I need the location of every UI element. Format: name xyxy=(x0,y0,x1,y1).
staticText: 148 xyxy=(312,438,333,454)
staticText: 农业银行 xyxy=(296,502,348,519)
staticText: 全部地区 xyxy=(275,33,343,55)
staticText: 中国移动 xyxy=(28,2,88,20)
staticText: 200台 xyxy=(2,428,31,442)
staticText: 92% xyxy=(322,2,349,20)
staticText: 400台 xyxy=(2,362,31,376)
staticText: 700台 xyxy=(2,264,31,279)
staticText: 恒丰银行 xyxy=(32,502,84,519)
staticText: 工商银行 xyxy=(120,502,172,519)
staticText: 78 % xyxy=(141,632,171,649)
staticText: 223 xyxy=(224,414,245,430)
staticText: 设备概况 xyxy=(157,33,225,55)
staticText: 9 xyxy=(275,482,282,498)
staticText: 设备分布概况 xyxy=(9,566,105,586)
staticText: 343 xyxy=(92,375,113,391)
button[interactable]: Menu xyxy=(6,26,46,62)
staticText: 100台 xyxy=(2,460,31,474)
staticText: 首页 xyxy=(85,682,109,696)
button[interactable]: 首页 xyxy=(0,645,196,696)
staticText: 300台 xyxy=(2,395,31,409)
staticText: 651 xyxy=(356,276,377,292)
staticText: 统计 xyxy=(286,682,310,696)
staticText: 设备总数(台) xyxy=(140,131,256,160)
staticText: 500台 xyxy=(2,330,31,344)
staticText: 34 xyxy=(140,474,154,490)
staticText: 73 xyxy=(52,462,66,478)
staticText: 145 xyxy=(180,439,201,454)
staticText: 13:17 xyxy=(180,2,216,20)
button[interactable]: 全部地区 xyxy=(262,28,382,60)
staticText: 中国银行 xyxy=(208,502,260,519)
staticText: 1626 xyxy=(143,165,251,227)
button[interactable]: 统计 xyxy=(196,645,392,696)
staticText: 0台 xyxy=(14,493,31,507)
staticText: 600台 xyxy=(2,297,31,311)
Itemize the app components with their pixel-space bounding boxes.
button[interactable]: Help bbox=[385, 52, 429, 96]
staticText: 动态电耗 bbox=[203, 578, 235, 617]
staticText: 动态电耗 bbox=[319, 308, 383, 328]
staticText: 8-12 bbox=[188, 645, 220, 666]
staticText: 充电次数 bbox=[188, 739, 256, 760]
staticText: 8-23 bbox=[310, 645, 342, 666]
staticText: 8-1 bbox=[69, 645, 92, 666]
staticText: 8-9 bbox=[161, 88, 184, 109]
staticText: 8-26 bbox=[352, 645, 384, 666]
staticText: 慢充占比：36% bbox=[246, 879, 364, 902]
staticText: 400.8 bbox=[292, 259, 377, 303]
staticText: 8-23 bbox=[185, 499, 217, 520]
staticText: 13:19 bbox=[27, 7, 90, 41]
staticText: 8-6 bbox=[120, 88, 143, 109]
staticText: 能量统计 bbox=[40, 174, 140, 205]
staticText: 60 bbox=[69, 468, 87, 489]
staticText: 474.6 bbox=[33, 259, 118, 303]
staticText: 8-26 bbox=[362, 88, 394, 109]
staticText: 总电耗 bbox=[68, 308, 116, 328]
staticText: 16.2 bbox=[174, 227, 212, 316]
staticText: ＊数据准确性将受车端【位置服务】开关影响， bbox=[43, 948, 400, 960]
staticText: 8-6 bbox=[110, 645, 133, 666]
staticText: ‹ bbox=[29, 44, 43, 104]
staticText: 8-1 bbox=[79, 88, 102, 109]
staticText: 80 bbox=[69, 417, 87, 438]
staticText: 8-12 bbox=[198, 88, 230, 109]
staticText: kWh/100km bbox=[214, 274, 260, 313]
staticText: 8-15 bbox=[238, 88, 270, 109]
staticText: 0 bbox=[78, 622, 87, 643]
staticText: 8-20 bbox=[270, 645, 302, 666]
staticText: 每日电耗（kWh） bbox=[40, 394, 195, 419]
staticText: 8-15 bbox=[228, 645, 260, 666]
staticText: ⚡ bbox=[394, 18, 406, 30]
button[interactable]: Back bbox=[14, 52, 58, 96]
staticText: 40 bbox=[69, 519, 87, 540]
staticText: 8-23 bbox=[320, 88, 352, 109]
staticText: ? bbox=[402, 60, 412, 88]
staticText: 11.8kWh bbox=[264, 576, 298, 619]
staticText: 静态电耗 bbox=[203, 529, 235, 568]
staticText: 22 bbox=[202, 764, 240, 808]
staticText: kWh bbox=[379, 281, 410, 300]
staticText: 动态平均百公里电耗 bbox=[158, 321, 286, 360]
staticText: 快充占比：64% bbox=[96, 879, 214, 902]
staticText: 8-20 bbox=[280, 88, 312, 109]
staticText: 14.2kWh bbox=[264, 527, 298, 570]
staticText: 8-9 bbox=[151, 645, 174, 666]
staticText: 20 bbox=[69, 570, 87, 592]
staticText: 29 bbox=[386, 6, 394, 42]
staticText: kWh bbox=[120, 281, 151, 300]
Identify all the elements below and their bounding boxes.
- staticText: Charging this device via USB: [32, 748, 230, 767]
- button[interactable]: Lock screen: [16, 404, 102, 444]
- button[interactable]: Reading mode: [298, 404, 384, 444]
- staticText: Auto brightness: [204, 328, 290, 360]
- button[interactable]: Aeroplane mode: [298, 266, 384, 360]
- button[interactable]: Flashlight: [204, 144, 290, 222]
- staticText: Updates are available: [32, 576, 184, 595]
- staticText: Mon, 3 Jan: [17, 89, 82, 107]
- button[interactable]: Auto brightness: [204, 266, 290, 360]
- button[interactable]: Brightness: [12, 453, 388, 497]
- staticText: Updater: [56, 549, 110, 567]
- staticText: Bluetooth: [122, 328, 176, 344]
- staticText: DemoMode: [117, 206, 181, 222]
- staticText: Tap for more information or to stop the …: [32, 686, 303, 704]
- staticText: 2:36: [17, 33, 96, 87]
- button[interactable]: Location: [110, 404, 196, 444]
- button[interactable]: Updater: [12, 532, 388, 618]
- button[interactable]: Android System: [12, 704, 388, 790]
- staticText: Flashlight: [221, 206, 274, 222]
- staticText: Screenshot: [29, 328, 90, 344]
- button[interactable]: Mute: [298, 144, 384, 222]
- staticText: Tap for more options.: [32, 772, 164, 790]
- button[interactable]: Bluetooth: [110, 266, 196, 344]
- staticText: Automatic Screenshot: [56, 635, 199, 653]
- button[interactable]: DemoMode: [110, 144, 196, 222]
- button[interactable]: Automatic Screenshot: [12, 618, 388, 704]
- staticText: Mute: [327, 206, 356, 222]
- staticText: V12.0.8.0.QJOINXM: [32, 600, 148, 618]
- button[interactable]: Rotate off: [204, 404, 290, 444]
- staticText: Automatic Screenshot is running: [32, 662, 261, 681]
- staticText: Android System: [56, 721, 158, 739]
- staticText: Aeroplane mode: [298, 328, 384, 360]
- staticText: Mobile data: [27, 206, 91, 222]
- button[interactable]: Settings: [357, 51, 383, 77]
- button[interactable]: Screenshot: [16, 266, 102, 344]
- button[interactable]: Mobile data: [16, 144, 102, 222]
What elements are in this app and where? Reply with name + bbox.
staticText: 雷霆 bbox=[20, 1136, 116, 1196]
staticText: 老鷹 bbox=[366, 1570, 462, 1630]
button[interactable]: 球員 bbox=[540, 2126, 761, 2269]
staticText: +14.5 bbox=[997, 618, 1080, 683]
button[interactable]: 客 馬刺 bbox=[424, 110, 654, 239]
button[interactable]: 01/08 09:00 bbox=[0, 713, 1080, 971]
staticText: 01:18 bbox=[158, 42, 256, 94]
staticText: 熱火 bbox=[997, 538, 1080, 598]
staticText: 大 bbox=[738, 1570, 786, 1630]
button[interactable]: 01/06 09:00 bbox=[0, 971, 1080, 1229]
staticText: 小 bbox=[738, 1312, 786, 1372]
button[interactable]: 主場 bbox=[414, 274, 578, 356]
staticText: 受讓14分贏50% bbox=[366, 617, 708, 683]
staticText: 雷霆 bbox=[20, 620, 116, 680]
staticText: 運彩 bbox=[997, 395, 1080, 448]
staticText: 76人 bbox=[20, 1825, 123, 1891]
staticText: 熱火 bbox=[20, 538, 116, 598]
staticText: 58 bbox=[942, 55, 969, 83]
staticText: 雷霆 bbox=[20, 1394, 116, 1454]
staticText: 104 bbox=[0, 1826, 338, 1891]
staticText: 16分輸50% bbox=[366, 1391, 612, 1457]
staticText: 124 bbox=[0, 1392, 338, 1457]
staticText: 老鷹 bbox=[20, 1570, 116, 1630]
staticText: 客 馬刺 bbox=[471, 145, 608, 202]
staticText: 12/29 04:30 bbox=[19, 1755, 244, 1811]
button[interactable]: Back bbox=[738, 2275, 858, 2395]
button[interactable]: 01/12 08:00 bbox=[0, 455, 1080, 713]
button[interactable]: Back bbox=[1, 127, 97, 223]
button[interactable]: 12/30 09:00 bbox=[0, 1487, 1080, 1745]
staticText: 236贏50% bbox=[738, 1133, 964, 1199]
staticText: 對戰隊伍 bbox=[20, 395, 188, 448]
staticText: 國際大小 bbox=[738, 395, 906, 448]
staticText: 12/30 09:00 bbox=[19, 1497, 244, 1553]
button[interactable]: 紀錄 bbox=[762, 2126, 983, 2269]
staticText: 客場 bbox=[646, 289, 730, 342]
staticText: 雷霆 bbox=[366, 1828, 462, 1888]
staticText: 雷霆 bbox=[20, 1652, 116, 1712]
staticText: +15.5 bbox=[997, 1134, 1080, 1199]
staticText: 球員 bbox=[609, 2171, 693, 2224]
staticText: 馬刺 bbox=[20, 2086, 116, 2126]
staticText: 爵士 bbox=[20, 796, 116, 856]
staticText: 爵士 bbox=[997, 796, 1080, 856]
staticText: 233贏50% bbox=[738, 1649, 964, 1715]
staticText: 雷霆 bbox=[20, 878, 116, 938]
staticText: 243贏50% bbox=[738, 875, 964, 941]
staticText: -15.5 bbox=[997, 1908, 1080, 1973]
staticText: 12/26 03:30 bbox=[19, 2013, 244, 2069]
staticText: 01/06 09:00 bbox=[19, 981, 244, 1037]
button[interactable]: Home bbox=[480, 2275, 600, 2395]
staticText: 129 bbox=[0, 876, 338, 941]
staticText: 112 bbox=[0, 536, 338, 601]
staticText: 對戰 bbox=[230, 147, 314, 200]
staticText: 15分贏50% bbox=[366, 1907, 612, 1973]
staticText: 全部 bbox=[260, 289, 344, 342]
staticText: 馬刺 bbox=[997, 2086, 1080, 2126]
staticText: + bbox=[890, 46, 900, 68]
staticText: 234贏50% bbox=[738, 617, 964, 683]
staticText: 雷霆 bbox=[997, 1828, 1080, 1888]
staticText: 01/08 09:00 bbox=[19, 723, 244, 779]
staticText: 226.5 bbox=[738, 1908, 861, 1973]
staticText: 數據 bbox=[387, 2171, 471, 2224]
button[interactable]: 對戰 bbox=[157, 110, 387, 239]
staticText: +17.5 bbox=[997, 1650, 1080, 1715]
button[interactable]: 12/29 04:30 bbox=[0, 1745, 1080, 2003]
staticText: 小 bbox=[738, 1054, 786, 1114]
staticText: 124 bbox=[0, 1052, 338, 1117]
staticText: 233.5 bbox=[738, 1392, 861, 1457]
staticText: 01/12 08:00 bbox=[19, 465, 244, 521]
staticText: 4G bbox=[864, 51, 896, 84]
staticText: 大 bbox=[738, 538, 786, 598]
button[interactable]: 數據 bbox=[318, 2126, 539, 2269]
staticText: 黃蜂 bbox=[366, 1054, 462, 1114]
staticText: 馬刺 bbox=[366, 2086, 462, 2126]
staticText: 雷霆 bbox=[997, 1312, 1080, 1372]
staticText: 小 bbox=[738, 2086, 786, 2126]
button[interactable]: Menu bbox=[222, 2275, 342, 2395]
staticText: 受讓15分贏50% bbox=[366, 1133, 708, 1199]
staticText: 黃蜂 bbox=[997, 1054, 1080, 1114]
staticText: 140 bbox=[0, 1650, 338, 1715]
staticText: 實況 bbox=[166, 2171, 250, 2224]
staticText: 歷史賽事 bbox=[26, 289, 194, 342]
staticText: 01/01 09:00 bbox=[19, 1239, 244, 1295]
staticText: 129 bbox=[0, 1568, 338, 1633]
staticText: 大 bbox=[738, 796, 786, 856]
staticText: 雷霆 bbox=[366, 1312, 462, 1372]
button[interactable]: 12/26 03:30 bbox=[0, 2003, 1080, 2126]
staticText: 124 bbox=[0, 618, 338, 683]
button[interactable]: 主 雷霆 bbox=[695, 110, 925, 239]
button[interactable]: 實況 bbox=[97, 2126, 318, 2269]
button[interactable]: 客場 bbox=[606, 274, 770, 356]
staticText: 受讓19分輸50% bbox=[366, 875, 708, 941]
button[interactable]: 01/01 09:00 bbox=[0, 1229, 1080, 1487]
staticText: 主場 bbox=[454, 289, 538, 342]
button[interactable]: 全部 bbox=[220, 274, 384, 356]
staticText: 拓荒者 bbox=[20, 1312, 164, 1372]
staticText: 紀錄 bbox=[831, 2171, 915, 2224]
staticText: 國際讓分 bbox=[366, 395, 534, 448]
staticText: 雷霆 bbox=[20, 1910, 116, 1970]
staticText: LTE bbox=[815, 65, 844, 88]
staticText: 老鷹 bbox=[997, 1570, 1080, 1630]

TASK DETAILS
Report only how many lines in the records contain the word "动态电耗".

SOLUTION BELOW
2